What the task asks: Every line of the entries below from the one containing "로 보이는 자질인 ‘자제력’을 제안한다. 그가 설명하는 자제력은 단순히 ‘노력하" to the one containing "春日井市、瀬戸市、小牧市、犬山市", both ends included, must be written out exactly. No other line belongs in the answer.

Dataset items

┌──

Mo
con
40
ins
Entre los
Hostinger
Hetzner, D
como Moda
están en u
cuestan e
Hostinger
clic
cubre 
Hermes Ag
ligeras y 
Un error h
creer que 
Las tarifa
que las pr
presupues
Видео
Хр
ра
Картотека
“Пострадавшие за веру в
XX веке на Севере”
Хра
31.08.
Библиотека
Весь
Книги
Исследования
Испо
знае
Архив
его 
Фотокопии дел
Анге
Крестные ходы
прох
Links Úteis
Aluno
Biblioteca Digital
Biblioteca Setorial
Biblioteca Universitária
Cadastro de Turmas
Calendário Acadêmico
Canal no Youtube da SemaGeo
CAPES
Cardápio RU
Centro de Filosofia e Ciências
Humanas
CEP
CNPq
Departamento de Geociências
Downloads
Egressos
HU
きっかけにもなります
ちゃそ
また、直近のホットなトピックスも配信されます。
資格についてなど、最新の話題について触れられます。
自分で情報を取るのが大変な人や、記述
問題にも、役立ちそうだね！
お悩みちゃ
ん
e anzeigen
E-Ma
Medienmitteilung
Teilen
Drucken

└──
┌──

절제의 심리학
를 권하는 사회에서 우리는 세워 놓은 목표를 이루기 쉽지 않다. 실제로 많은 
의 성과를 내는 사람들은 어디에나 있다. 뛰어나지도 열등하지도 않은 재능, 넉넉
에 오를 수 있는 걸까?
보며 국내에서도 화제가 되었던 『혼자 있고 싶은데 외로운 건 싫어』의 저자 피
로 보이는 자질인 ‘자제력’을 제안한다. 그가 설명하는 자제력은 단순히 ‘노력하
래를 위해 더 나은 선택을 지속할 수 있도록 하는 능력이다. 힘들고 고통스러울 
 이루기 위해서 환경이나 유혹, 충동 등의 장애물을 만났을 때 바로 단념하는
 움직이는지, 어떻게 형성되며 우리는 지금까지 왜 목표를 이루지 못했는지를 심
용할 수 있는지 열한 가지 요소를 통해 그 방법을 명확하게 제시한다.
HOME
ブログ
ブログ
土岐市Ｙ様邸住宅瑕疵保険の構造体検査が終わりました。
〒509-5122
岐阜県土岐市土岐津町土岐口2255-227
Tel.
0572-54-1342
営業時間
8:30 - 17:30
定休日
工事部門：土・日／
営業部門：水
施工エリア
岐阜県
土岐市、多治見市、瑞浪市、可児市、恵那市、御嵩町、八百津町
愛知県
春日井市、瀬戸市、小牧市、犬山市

└──
┌──

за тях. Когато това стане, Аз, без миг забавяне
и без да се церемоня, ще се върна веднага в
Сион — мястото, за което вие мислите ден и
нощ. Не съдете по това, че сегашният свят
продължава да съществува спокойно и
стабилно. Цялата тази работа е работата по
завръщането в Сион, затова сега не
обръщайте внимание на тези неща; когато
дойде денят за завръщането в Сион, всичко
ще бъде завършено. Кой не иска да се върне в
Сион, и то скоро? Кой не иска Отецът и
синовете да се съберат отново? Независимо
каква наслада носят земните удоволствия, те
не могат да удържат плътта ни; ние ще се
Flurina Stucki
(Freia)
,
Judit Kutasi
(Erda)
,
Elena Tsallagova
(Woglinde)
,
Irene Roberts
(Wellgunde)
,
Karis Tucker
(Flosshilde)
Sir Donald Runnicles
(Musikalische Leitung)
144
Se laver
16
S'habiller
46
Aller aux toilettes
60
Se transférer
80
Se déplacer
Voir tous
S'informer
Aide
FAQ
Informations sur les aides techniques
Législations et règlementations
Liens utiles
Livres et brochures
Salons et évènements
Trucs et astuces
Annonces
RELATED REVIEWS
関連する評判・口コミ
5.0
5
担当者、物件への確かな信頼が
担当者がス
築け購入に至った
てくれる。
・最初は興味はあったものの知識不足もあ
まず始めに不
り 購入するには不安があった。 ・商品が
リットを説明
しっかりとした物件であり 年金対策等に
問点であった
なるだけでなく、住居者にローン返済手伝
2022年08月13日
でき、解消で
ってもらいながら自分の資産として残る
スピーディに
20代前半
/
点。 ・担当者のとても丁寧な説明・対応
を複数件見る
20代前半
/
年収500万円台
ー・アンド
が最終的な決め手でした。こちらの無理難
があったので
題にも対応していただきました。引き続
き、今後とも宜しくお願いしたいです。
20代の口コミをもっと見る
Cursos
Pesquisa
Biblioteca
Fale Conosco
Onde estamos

└──

Answer space:
로 보이는 자질인 ‘자제력’을 제안한다. 그가 설명하는 자제력은 단순히 ‘노력하
래를 위해 더 나은 선택을 지속할 수 있도록 하는 능력이다. 힘들고 고통스러울 
 이루기 위해서 환경이나 유혹, 충동 등의 장애물을 만났을 때 바로 단념하는
 움직이는지, 어떻게 형성되며 우리는 지금까지 왜 목표를 이루지 못했는지를 심
용할 수 있는지 열한 가지 요소를 통해 그 방법을 명확하게 제시한다.
HOME
ブログ
ブログ
土岐市Ｙ様邸住宅瑕疵保険の構造体検査が終わりました。
〒509-5122
岐阜県土岐市土岐津町土岐口2255-227
Tel.
0572-54-1342
営業時間
8:30 - 17:30
定休日
工事部門：土・日／
営業部門：水
施工エリア
岐阜県
土岐市、多治見市、瑞浪市、可児市、恵那市、御嵩町、八百津町
愛知県
春日井市、瀬戸市、小牧市、犬山市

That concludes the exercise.